Africa Finance Headlines

Sudan raises microfinance lending ceilings in bid to ease inflation pressures

The Central Bank of Sudan announced Monday a significant increase in lending limits for micro and small-scale finance, as authorities seek to cushion the effects of soaring inflation and stimulate economic recovery.

 

The policy shift, outlined in a Circular, forms part of the bank’s broader 2026 strategy aimed at deepening financial inclusion and supporting post-conflict economic stabilization.

 

The revized framework introduces higher financing thresholds across key sectors. Agricultural activities, including plant and animal production, will now receive between 14 million and 16 million Sudanese pounds, while alternative energy and green projects are allocated between 13 million and 15 million pounds. The industrial and handicraft sectors will access funding ranging from 10 million to 12 million pounds, reflecting a calibrated effort to revitalise productive capacity.

 

In a strategic pivot towards recovery and export growth, the central bank has also created new financing categories.
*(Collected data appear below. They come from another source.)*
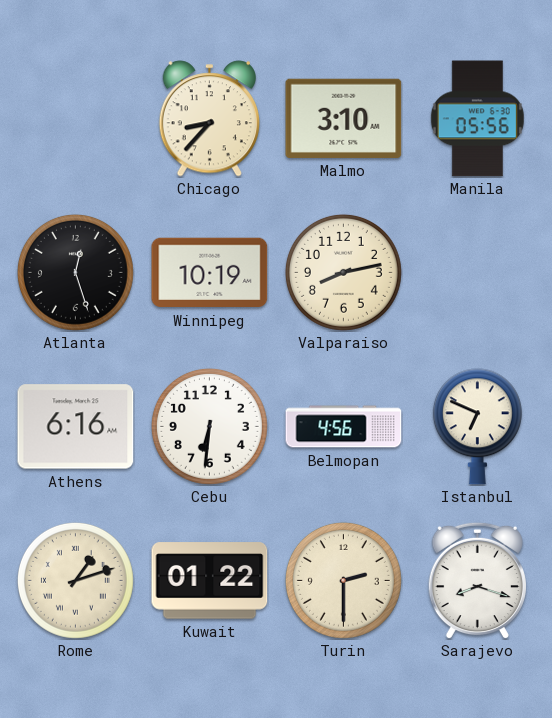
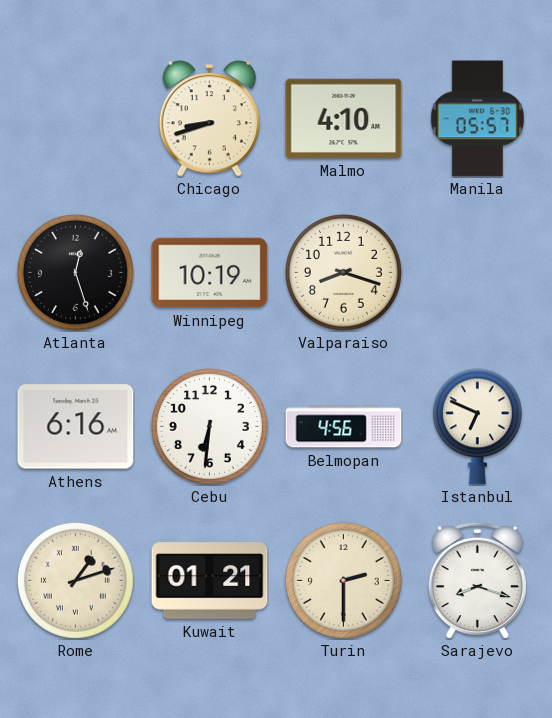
Chicago: 8:37 -> 8:42
Malmo: 3:10 -> 4:10
Manila: 05:56 -> 05:57
Valparaiso: 8:13 -> 8:18
Kuwait: 01:22 -> 01:21
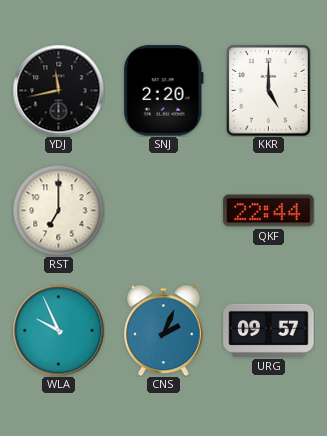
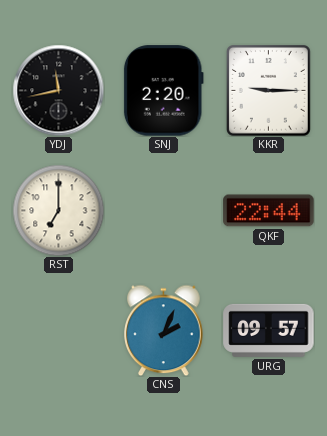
KKR: 5:00 -> 9:15
WLA: 9:56 -> none
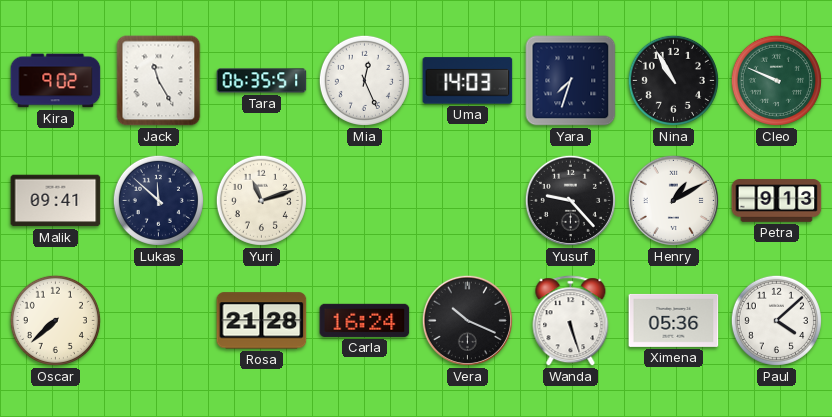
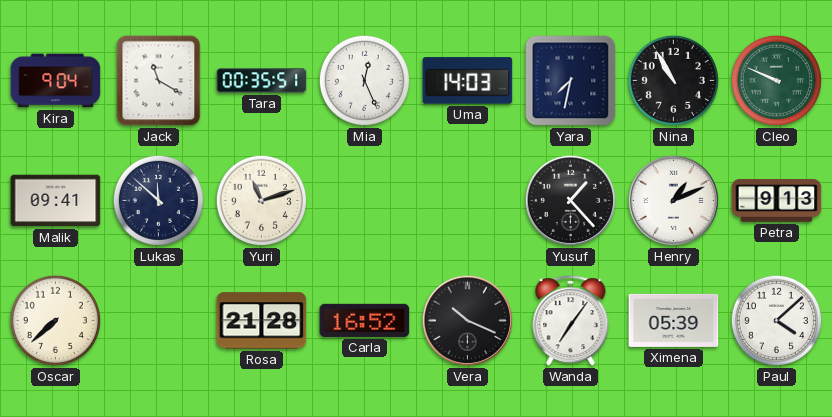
Kira: 9:02 -> 9:04
Jack: 11:25 -> 11:20
Tara: 06:35 -> 00:35
Yara: 7:33 -> 7:32
Yusuf: 9:23 -> 1:23
Henry: 1:10 -> 1:11
Carla: 16:24 -> 16:52
Wanda: 5:27 -> 7:06
Ximena: 05:36 -> 05:39
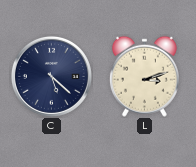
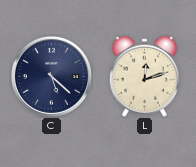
L: 3:12 -> 12:12
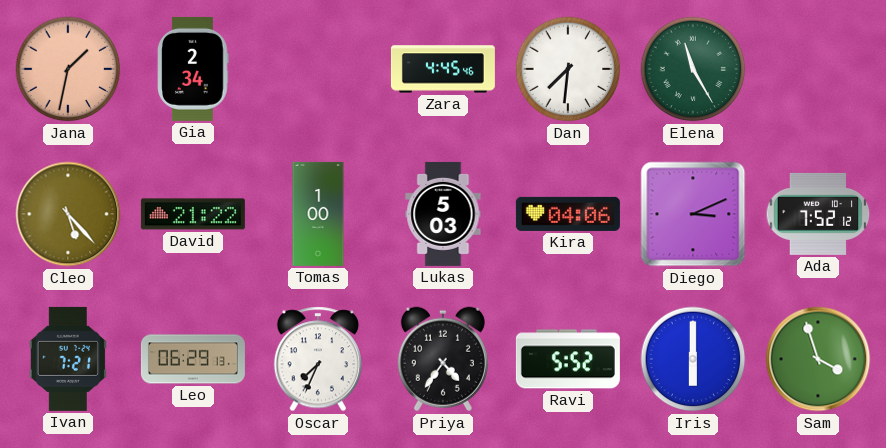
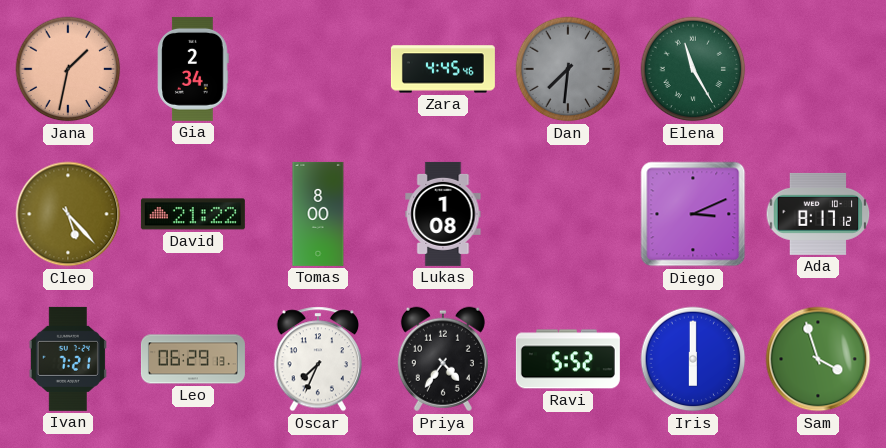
Dan dial: white -> grey
Tomas: 1:00 -> 8:00
Lukas: 5:03 -> 1:08
Kira: 04:06 -> none
Ada: 7:52 -> 8:17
Animal value chains will benefit from a ceiling of 25 million pounds, while agricultural value chains are capped at 22 million pounds. Additionally, a dedicated “shelter rehabilitation” category, with a limit of 12 million pounds, has been introduced to support rebuilding efforts in war-affected communities.

 

Small-scale financing has seen a notable upward revision, with the maximum limit now set at 30 million Sudanese pounds. The move comes as microfinance—mandated to account for 12 per cent of banks’ total lending—remains central to Sudan’s poverty reduction agenda, despite being weakened by the rapid depreciation of the national currency.

 

While the higher ceilings are expected to unlock new opportunities, structural challenges persist. Analysts caution that strict collateral requirements continue to exclude many low-income borrowers. In response, the central bank indicated it is exploring alternative guarantee mechanisms, including collective insurance schemes and the use of movable assets, to broaden access and ensure the policy delivers meaningful impact.